Convalescence (noun): time spent recovering from an illness.

“Meet the Heroes of the Realms” flashed across the top of the enchanted news tablet that John was reading. Headshots of twenty soldiers were displayed in bright neon underneath. My picture was the largest.

I didn’t feel like a hero.

I felt tired.

Drained.

Numb.

The warmth of a mate bond strummed in my chest, but it didn’t take away the bone-deep exhaustion. When I closed my eyes, I could see the infected shivering as they froze to death.

The heaviness in my chest reminded me that I could tear the world apart if I needed to. However, the connection was not at all how Sadie explained her mate bonds.

I couldn’t identify any of our individual emotions inside my chest.

Malum had meant it when he said his mates were his soul in a way that other species couldn’t understand.

We were one.

As individuals, we were breakable. Together, we were a terrifying source of endless power.

We were weapons of mass destruction.

It was hard to comprehend.

I wouldn’t have believed it if I hadn’t felt the power as I murdered hundreds.

But I had.

I’d killed. Again and again and again and again and again and again, until I’d lost count of how many infected and ungodly I’d sliced to pieces with serrated ice.

I should have been catatonic over what I’d done, but I was a little proud.

The last bit was the part that scared me the most.

It didn’t help that my soul had been mutilated. The memory of Mother still haunted me. Jinx was under the thumb of leaders who had us all on strings like sick marionette dolls.

Everything I’d gone through these last few months was real.

Having mates didn’t make that go away.

Time was warped. We’d fought the ungodly just yesterday, but it felt like the battle had happened weeks, maybe even months, ago.

It didn’t help that the High Court had already launched victory parades across the realms and published dozens of news articles. They’d even canceled the funeral for the fallen soldiers. Dick had announced, “It’s a time for celebration.”

It was all too much.

The world had color and I wasn’t empty anymore, but I still spiraled.

It didn’t help that we didn’t have answers. No one knew why the ungodly had chosen this realm in particular.

Why were they hiding in that basement? Why did they have a village in the mountains? How did they infect people?

So many questions.

But there was no one to ask.

We’d wiped them out.

Maybe that was the worst part about war: you thought it would give you answers, but it only created questions.

Wars started messy and depraved.

They ended the same way.

My thoughts spiraled.

I was in a free fall.

I was drained and reeling. Muscles weak and joints stiff, I struggled to move.

The doctors had diagnosed me with “severe energy backlash.”

I’d diagnosed myself with insanity.

Unfortunately, no one bothered to ask for my professional opinion.

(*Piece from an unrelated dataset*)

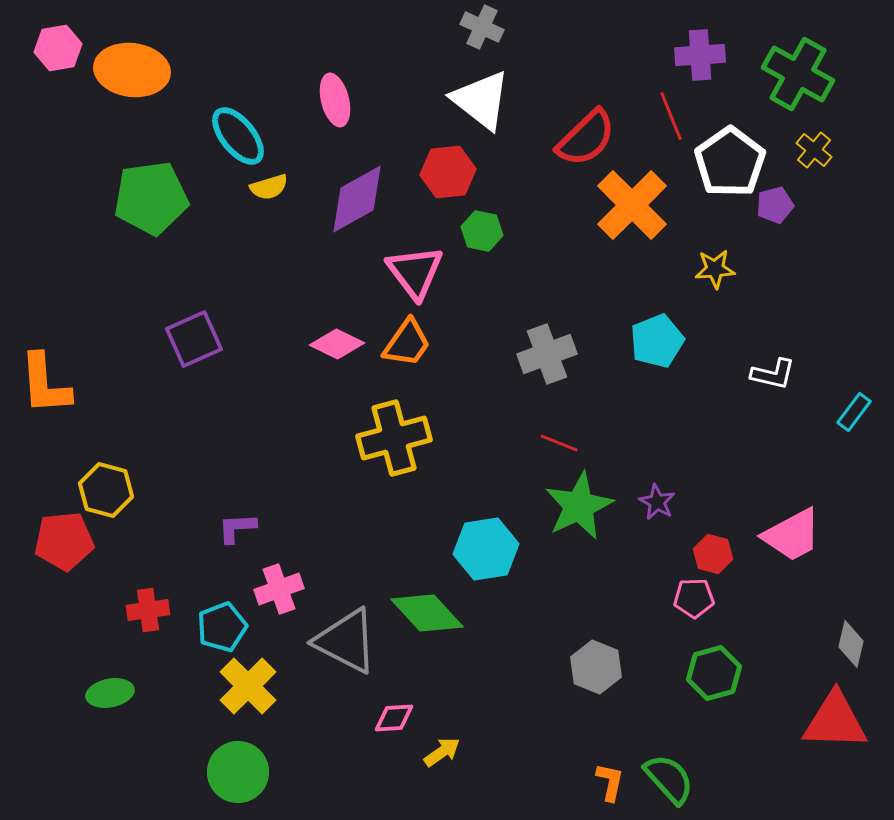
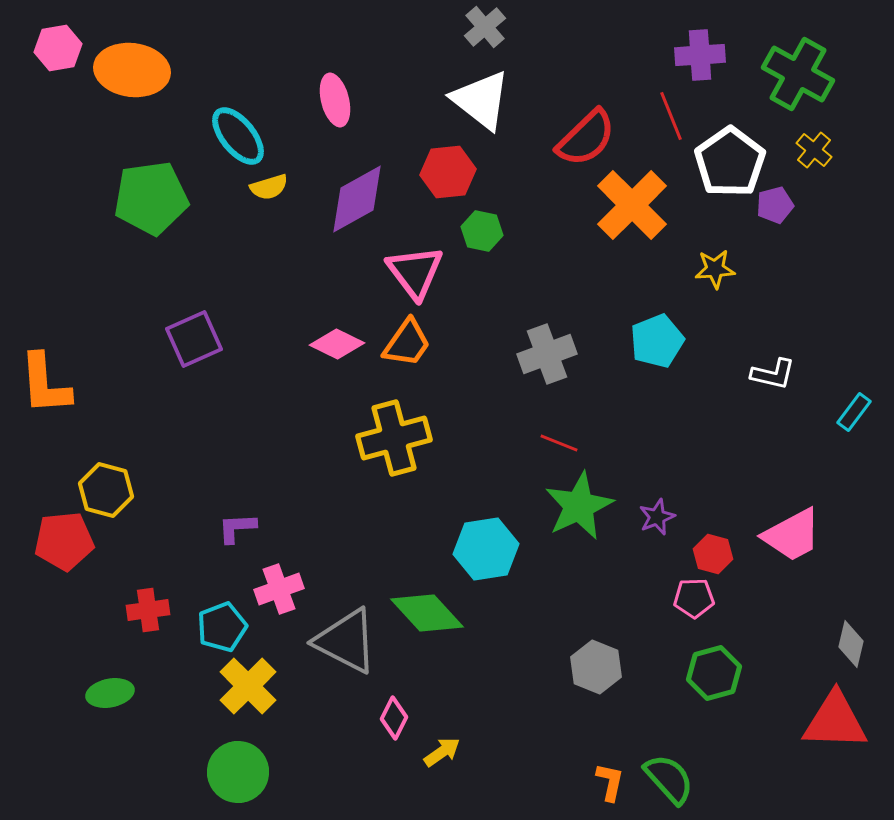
gray cross at (482, 27): moved 3 px right; rotated 24 degrees clockwise
purple star at (657, 502): moved 15 px down; rotated 21 degrees clockwise
pink diamond at (394, 718): rotated 60 degrees counterclockwise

According to the doctors, I’d depleted my powers down to a dangerous level, and I wouldn’t be able to conjure ice for at least a week as my body recharged. At the most, they said it could take months, maybe even years.

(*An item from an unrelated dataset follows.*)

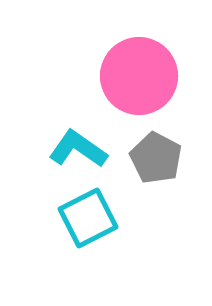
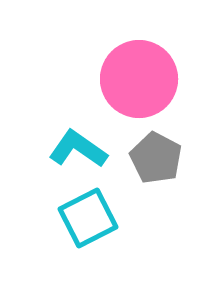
pink circle: moved 3 px down
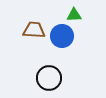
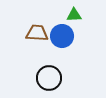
brown trapezoid: moved 3 px right, 3 px down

The hairs on the back of my neck stood up as I thought about every time I’d bemoaned the blizzard conditions.

I was the storm.

It was hard to comprehend.

I stared down at my bare fingers. They felt naked without ice.

Mother’s flames had been impressive because she could torture multiple people at once. What did that mean about me?

The sheer scale of ice I’d controlled was mind-numbing.

I shivered as I remembered that the Angel Consciousness had never removed the block from Mother’s genes. She’d never earned her wings. Would she have been able to level armies if they had?

There were too many factors to know for sure. After all, as far as I knew, mother never had mates.

Was I fated to the devils because I was born powerful, or was I so powerful because I was mated to the devils?

I’d never know.

“Are you ready to go?” John asked as he turned off the news tablet and hoisted our bags of packed clothes over his shoulders.

I blinked.

Rubbing at my eyes, I forced my aching joints to stand up straight. I nodded like I was a functioning adult.

Even though his arms were full, he still pulled me against his side. I leaned into his sandalwood scent and inhaled greedily.